Infertility is a major global health issue, and while in-vitro fertilization has improved treatment outcomes, embryo selection remains a critical bottleneck. Time-lapse imaging enables continuous, non-invasive monitoring of embryo development, yet most automated assessment methods rely solely on conventional morphokinetic features and overlook emerging biomarkers. Cytoplasmic Strings, thin filamentous structures connecting the inner cell mass and trophectoderm in expanded blastocysts, have been associated with faster blastocyst formation, higher blastocyst grades, and improved viability. However, CS assessment currently depends on manual visual inspection, which is labor-intensive, subjective, and severely affected by detection and subtle visual appearance. In this work, we present, to the best of our knowledge, the first computational framework for CS analysis in human IVF embryos. We first design a human-in-the-loop annotation pipeline to curate a biologically validated CS dataset from TLI videos, comprising 13,568 frames with highly sparse CS-positive instances. Building on this dataset, we propose a two-stage deep learning framework that (i) classifies CS presence at the frame level and (ii) localizes CS regions in positive cases. To address severe imbalance and feature uncertainty, we introduce the Novel Uncertainty-aware Contractive Embedding (NUCE) loss, which couples confidence-aware reweighting with an embedding contraction term to form compact, well-separated class clusters. NUCE consistently improves F1-score across five transformer backbones, while RF-DETR-based localization achieves state-of-the-art (SOTA) detection performance for thin, low-contrast CS structures. The source code will be made publicly available at: https://github.com/HamadYA/CS_Detection.

Figures (8)

• Figure 1: Expanded blastocyst with CS (CS+ group) and without CS (CS- group). One CS is shown in the CS+ embryo traversing the blastocoel cavity (red arrows) and maintaining a connection between the ICM and the mural TE cells.
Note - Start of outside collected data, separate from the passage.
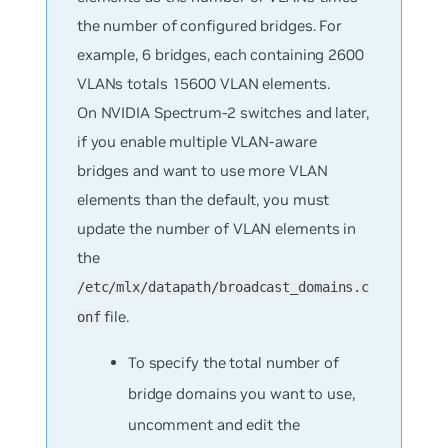
the number of configured bridges. For
example, 6 bridges, each containing 2600
VLANs totals 15600 VLAN elements.
On NVIDIA Spectrum-2 switches and later,
if you enable multiple VLAN-aware
bridges and want to use more VLAN
elements than the default, you must
update the number of VLAN elements in
the
/etc/mlx/datapath/broadcast_domains.c
file.
onf
To specify the total number of
bridge domains you want to use,
uncomment and edit the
• Figure 2: Performance comparison of baseline architectures using Cross-Entropy and the proposed NUCE loss. The Novel Uncertainty-aware Contractive Embedding (NUCE) objective consistently improves F1-score across all backbone models (ViT-B, Swin-B, and CLIP).
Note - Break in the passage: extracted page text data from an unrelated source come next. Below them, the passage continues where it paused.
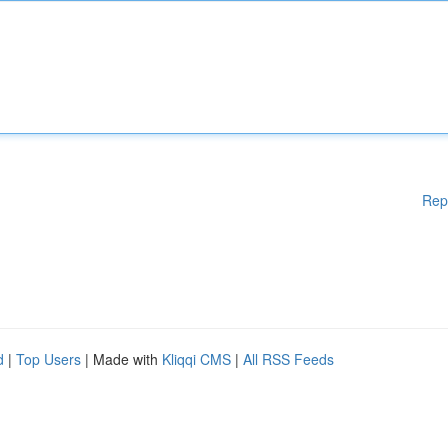
Rep
d
|
Top Users
| Made with
Kliqqi CMS
|
All RSS Feeds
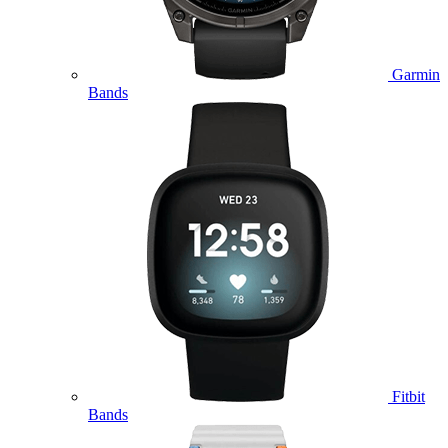
Garmin
Bands
Fitbit
Bands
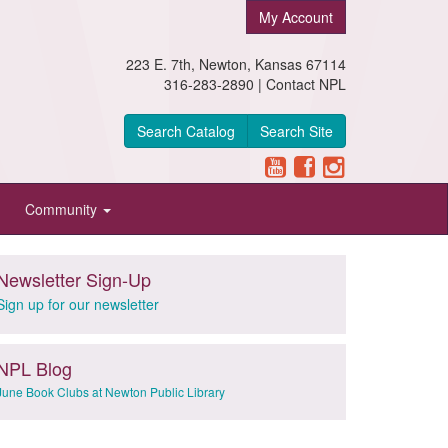
My Account
223 E. 7th, Newton, Kansas 67114
316-283-2890 |
Contact NPL
Search Catalog
Search Site
Community
Newsletter Sign-Up
Sign up for our newsletter
NPL Blog
June Book Clubs at Newton Public Library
• Figure 3: Overview of the annotation pipeline. A subset of time-lapse embryo videos is first manually annotated by expert embryologists, producing a verified data container used to train an automated detector. The trained auto-annotation model then generates cytoplasmic-string predictions for an unseen subset of time-lapse videos. Predicted annotations undergo verification, and all validated outputs are consolidated into a final verified dataset.
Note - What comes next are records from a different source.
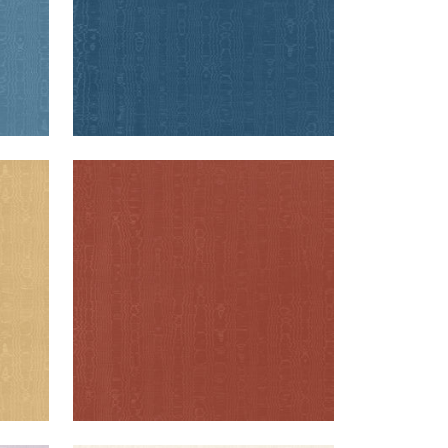
REGIA
d
Woven Fabric
|
Paprika
+
11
• Figure 4: Overview of the proposed two-stage framework for CS detection in time-lapse human embryo videos. Stage 1: The classification network identifies CS presence through self-distillation. Stage 2: Localization network detects and localizes CS regions.
• Figure 5: Comparison of learned embedding distributions across loss functions. The high-dimensional feature embeddings extracted from the ViT-B final layer are projected into a 2D space using Principal Component Analysis (PCA) to visualize the structural differences induced by each loss function.